Fourth quarter GDP to show businesses spent, but consumers held back

Market Insider

A worker wearing a protective face mask operates a forklift to move boxes of face shields ready for shipment at the Cartamundi-owned Hasbro manufacturing facility in East Longmeadow, Massachusetts, April 29, 2020.

Adam Glanzman | Bloomberg | Getty Images

The economy continued to chug along in the fourth quarter, boosted by a surge in business spending while consumers held back.

Fourth-quarter gross domestic product is reported at 8:30 a.m. ET Thursday. It’s expected to show the economy grew at a 4.3% pace from the prior quarter on an annualized basis, according to Dow Jones.

Year-over-year, the economy is expected to have contracted 3.5% in 2020, according to the CNBC/Moody Analytics Rapid Update survey of economists. It was a year that saw a record pandemic-induced plunge in activity and a sharp snapback. The economy grew by 33.4% in the third quarter, after the second quarter’s sharp contraction of 31.4% The first quarter was also hit by the pandemic, contracting by 5%.

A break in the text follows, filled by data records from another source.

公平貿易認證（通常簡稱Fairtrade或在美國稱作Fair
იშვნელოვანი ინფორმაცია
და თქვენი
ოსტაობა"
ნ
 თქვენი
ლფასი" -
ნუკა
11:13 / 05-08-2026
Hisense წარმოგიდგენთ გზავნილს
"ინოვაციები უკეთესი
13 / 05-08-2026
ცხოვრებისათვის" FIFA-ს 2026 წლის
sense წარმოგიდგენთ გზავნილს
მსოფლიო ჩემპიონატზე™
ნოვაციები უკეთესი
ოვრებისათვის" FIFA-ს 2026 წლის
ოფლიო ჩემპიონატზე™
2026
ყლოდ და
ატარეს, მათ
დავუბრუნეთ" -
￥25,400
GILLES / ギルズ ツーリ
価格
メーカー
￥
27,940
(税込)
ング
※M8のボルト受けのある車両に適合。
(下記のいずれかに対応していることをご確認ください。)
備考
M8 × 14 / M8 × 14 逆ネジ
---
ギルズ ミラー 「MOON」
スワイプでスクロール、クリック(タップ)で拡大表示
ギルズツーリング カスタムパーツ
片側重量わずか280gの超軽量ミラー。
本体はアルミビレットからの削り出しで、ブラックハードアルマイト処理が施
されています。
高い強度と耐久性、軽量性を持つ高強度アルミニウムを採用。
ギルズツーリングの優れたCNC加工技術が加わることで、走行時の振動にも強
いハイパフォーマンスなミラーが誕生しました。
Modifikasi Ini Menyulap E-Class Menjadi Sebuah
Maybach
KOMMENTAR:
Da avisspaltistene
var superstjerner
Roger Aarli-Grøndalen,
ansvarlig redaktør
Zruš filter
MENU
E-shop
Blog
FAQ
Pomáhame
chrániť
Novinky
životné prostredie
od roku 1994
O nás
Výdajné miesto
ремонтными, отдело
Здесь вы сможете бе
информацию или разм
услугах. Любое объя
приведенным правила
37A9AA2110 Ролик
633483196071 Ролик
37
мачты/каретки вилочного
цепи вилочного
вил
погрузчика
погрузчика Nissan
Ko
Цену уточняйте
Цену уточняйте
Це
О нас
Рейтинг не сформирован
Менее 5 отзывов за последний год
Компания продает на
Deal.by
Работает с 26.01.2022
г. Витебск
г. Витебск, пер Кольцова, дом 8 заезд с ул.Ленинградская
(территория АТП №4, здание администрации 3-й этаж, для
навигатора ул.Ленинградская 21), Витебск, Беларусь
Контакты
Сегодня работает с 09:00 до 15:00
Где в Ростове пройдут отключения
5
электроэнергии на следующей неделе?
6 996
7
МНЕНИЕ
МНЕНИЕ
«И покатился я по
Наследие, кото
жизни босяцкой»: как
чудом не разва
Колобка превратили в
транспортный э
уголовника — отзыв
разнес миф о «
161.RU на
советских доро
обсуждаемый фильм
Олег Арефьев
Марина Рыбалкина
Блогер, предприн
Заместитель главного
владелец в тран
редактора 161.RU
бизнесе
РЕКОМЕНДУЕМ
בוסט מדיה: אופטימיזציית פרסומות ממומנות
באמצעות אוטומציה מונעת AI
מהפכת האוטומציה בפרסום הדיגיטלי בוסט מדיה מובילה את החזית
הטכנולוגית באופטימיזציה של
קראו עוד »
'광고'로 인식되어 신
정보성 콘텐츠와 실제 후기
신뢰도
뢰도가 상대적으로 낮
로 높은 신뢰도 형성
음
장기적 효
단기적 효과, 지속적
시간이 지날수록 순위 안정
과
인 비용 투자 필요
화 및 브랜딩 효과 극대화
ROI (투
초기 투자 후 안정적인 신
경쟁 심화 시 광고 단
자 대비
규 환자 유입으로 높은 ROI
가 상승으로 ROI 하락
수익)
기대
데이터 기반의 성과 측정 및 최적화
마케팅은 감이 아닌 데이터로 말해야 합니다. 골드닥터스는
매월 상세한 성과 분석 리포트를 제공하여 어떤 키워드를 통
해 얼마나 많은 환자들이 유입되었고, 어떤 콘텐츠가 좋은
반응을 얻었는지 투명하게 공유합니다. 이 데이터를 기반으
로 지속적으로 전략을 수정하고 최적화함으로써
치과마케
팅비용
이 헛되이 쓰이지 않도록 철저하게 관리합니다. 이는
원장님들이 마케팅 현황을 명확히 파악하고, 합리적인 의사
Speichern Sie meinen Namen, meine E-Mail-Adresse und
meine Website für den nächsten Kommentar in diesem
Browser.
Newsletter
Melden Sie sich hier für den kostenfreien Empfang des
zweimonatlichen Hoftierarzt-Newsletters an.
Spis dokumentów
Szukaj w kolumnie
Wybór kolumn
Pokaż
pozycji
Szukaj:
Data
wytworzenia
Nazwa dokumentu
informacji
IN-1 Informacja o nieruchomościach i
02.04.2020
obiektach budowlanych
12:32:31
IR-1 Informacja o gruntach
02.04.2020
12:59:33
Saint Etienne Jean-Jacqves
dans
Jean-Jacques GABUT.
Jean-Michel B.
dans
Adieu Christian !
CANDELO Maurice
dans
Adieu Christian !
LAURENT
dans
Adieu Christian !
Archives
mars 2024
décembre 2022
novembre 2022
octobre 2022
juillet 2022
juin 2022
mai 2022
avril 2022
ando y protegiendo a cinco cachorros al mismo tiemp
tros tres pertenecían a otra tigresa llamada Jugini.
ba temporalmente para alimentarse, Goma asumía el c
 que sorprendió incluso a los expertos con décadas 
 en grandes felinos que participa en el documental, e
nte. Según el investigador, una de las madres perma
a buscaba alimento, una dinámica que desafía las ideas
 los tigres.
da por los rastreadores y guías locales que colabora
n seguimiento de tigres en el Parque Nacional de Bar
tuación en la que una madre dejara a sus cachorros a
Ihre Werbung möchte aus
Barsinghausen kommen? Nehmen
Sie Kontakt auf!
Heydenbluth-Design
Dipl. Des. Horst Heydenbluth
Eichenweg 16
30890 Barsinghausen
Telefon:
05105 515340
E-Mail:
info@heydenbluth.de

Economists are watching the fourth quarter report for clues on how the economy entered the first quarter, and how hard the pandemic shutdowns impacted activity at the end of the fourth quarter.

“There might be enough in it to assure people that it’s not going negative in the first quarter,” said Chris Rupkey, chief financial economist at MUFG Union Bank.” Consumer spending was negative three months in a row.”

“A lot of what we’re seeing is inventory build up,” he added. “Inventory build up could be responsible for two or three percentage points. It’s still growth, but it’s not sustainable growth. It was at a low level and now it’s rebuilt.”

Rupkey expects the economy grew by 5% in the fourth quarter, and he forecasts the first quarter could grow by 3.5%.

“It’s a little more in the rearview mirror because we’re wondering what’s going on in the first quarter, and we’re wondering whether the stimulus is going to lift the economy enough to avoid a negative quarter,” Rupkey said. He said the $600 stimulus checks sent to individuals should help first-quarter consumption.

Barclays economists said the durable goods report Wednesday shows that business spending was strong in the fourth quarter.

“These estimates bode well for continued strength in business investment in the current quarter and in Q4,” the economists wrote. They now estimate a 27.4% increase in the fourth quarter over the third quarter in business equipment spending, up from 21.4% before the latest durable goods report.

“December’s core capital goods numbers put equipment investment on track for another robust gain in Q4 2020, and imply solid carryover effects for the rate of increase in the first quarter,” the economists noted.